GIFT SHOP QUICK AND EASY

World Tribune.com


U.S. to ask NATO to play global role

Special to World Tribune.com

Thursday, April 22, 1999

WASHINGTON -- The United States seeks to use the weekend NATO summit to elicit a commitment from alliance members to be prepared to engage in future conflicts outside their region, U.S. officials said.

Summit leaders will discuss an American initiative that will allow NATO to respond to threats of nuclear weapons or nonconventional terrorism from countries outside Europe or the United States, officials said. The initiative will develop joint logistics and improve interoperability command, control and communiciations facilities and develop detection of chemical and biological weapons.

"Those are problems outside the area of the NATO countries themselves," U.S. Assistant Secretary of Defense for Internal Security Affairs Franklin Kramer said. "Those are problems where there will have to be attacks with precision guided munitions where the effort might have to be sustained and where there can be issues of survivability."

U.S. officials have warned that without implementation of these plans alliance members will be unable to fight alongside each other.

Kramer told a Pentagon news conference on Tuesday that alliance members will discuss the U.S. Defense Capabilities initiative, presented by Defense Secretary William Cohen in June and discussed informally in NATO in September. Kramer said the U.S. initiative seeks to focus on future threats to the alliance as well as the sort of missions it might conduct in the next few years.

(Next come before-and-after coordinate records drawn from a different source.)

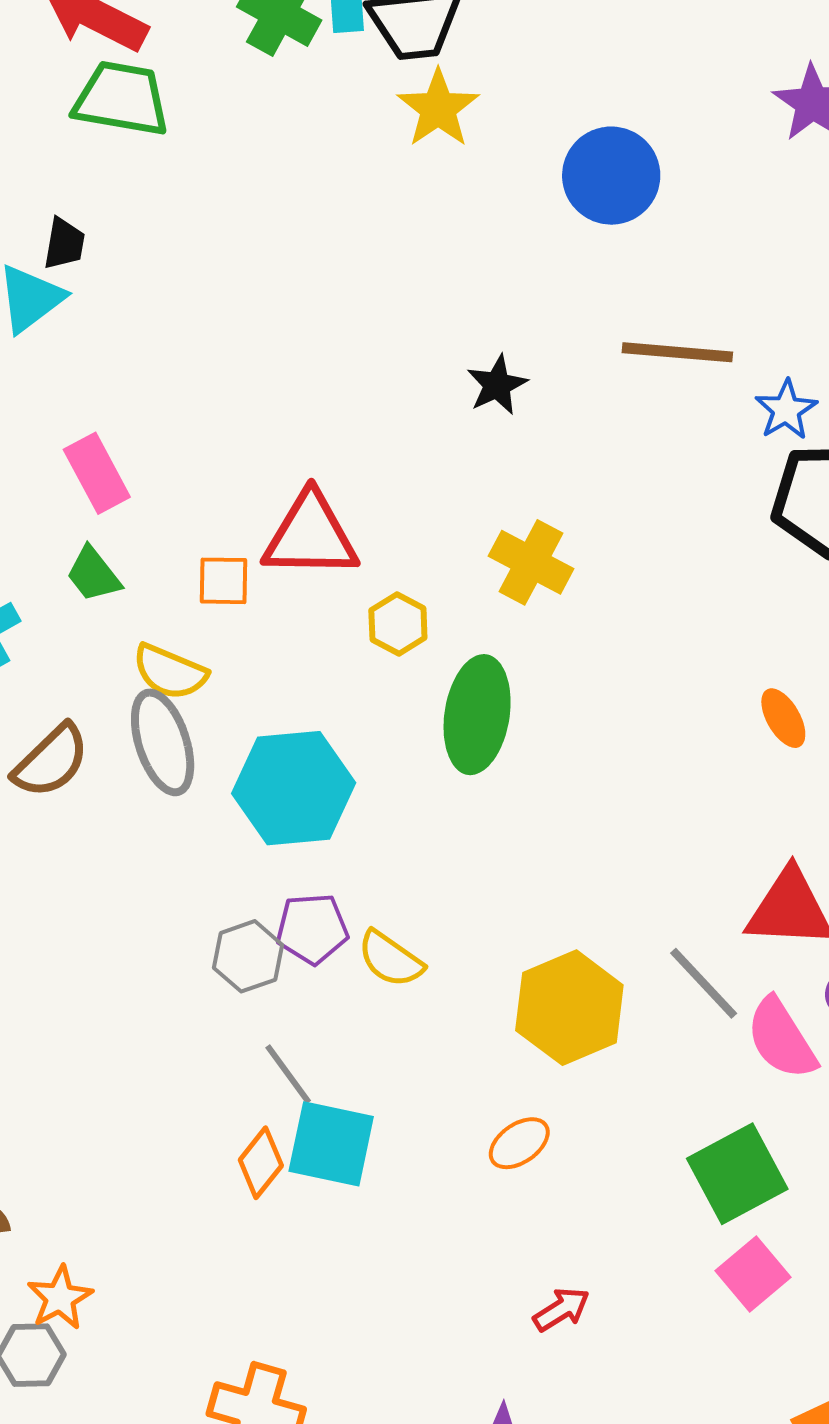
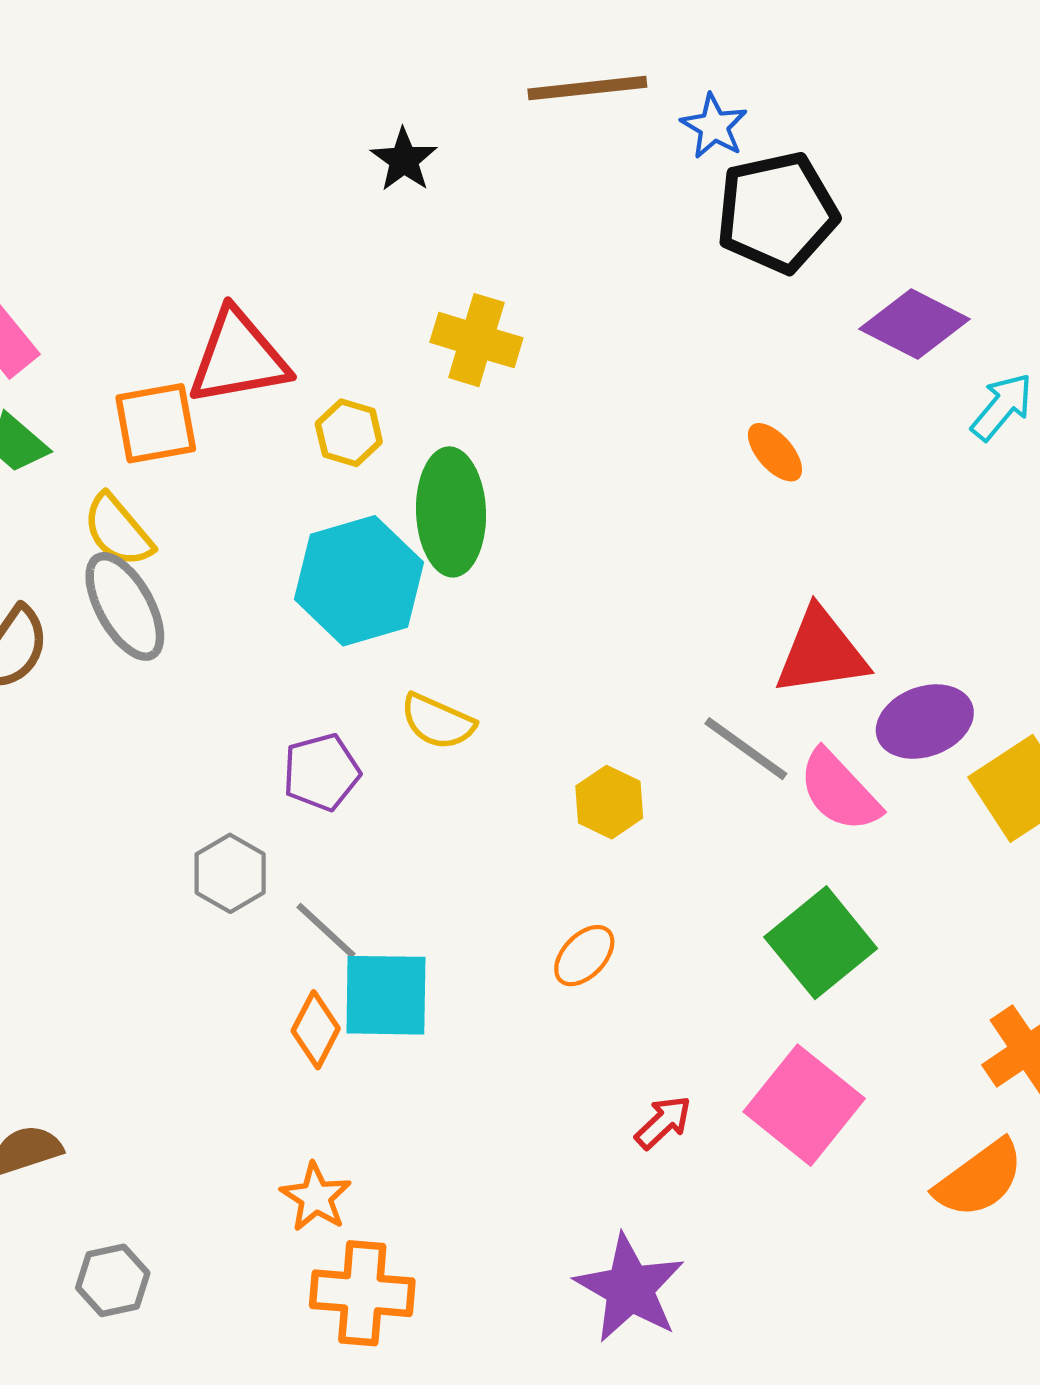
orange square: (223, 581) -> (156, 423), size x1.4
yellow semicircle: (170, 672) -> (118, 530), turned 38
cyan hexagon: (294, 788) -> (359, 581), moved
gray hexagon: (248, 956) -> (230, 873), moved
yellow semicircle: (390, 959) -> (438, 722), moved
yellow hexagon: (569, 1008) -> (609, 802), size x0.6
pink square: (753, 1274) -> (804, 1105), moved, size x1.5
orange star: (60, 1298) -> (316, 1197), moved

NATO, Kramer said, might be called on to respond to terrorist attacks throughout the world. He envisioned a scenario where local authorities would provide the initial response followed by NATO forces.

"The approach is to have these initiatives give the alliance real world capabilities to, in fact, respond to problems of the future," Kramer said. "These would be the kinds of capabilities that would support the strategic concept. The focus is on what we're actually going to do and what we'll have the forces be ready to do."

At a separate briefing, Cohen said NATO views biological, chemical and nuclear weapons as a major threat and plans to establish a center for members to share intelligence.

"We will be sharing intelligence with all of our NATO allies," Cohen said, "so that we can, indeed, come to grips with the challenge and develop policies and tactics that will protect our population against weapons of mass destruction being used against them."